GraphQL decouples the frontend team's data needs from the teams managing the API and data layers.
GraphQL was first deployed for Facebook's native mobile applications. Clients and backends had rapidly diverging data needs. Mobile clients were different than web clients. Some APIs didn't even exist (e.g., hydrated serverside and sent as HTML). iOS applications might rarely (or never) be updated.
- The ability to scale GraphQL is highly dependent on your underlying data architecture. Meta did it well because they were able to design the protocol around it.

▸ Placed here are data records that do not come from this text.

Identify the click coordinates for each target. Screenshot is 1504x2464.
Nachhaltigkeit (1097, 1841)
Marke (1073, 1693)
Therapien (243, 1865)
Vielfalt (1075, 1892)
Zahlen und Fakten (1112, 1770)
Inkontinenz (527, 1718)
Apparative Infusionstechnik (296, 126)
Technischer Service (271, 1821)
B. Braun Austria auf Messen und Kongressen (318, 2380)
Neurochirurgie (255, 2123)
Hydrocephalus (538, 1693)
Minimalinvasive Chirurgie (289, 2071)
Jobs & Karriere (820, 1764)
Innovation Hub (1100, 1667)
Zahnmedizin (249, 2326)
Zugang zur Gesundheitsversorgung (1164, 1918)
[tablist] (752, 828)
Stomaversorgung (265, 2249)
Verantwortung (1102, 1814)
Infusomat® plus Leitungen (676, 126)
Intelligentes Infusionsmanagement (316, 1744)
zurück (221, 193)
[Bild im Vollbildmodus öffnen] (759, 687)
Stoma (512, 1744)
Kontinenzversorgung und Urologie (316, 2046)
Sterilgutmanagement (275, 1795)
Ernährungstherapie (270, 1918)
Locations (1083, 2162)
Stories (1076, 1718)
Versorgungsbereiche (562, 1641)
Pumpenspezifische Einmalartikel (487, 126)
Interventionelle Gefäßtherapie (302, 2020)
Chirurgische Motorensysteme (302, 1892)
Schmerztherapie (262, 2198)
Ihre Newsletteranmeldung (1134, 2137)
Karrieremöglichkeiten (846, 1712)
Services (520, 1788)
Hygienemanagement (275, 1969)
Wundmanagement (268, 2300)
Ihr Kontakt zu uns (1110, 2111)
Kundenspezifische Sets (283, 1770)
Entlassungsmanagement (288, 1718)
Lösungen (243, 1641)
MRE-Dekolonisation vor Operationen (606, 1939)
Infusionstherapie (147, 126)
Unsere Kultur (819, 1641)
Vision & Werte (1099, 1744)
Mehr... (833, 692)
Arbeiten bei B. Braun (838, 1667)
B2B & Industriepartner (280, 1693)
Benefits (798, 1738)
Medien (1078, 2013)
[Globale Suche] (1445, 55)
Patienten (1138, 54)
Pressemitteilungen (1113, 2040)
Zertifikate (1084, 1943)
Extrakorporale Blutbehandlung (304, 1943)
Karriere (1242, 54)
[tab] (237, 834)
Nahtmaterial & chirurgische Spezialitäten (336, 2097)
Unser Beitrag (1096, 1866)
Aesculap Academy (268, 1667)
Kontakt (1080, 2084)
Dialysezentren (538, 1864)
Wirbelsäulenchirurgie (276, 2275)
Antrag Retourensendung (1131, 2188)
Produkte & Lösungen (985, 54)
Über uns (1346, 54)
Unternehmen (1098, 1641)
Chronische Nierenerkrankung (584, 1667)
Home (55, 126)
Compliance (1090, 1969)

It also depends on the shapes of data you're querying (e.g., highly normalized or not).
- Like monorepos, GraphQL seems to have a U-shaped utility function – i.e., they are great for small teams and might be good for certain large teams. Small teams can rely on native caching solutions. Mid-sized teams will likely have some topology requiring special caching, which is when GraphQL gets tough (no native versioning, type-safety across different schemas, etc.). The largest teams will have these problems regardless of the technology they use.

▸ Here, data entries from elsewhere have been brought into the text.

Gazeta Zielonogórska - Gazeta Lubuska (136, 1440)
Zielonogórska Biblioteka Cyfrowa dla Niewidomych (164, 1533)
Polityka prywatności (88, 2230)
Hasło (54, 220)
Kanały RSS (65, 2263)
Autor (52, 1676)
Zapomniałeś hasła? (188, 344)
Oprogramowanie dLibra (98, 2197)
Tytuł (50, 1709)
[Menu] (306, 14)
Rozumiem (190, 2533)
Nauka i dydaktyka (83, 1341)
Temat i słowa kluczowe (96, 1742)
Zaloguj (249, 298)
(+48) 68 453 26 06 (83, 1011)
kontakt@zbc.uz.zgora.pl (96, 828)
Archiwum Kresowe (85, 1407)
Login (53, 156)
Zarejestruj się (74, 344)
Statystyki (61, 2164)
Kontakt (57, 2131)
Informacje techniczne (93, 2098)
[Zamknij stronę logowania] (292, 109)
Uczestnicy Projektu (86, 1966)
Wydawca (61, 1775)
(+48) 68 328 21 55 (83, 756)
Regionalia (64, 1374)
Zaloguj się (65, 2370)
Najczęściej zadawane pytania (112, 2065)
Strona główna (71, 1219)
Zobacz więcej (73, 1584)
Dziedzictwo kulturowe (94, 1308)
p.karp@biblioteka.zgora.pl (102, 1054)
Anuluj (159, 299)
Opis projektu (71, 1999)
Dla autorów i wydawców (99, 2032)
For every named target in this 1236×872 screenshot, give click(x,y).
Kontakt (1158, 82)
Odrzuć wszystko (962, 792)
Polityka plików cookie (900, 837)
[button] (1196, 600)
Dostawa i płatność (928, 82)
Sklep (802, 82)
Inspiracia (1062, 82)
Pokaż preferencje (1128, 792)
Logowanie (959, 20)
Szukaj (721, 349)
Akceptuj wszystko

- Not all problems are technical. GraphQL might solve a coordination problem that's easier (or tougher) than solving it at the technical level.

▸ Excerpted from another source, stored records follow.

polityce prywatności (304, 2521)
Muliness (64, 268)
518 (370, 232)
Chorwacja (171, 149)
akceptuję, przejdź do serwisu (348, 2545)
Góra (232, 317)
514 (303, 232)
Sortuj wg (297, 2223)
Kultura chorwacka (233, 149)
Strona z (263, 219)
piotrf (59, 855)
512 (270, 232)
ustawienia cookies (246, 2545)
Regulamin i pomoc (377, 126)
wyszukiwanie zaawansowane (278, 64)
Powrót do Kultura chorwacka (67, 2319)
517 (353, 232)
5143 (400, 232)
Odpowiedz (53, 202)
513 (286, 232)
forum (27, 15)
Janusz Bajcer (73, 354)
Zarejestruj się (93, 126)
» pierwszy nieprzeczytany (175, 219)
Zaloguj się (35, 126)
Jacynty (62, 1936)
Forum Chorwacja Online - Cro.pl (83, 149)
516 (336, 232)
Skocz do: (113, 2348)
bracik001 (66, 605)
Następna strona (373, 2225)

- GraphQL tends to be polarizing because it makes different trade-offs in complexity. Backend engineers no longer have to write N-custom APIs but now must solve (arguably, more) challenging data pipeline problems. Frontend engineers no longer have to wait for a bespoke API to deliver their data but now have to write complex queries on the client.
There's no silver bullet. GraphQL can't solve all problems. But it solves certain ones for certain teams. Whether or not it will become as ubiquitous as REST and RPC, TBD.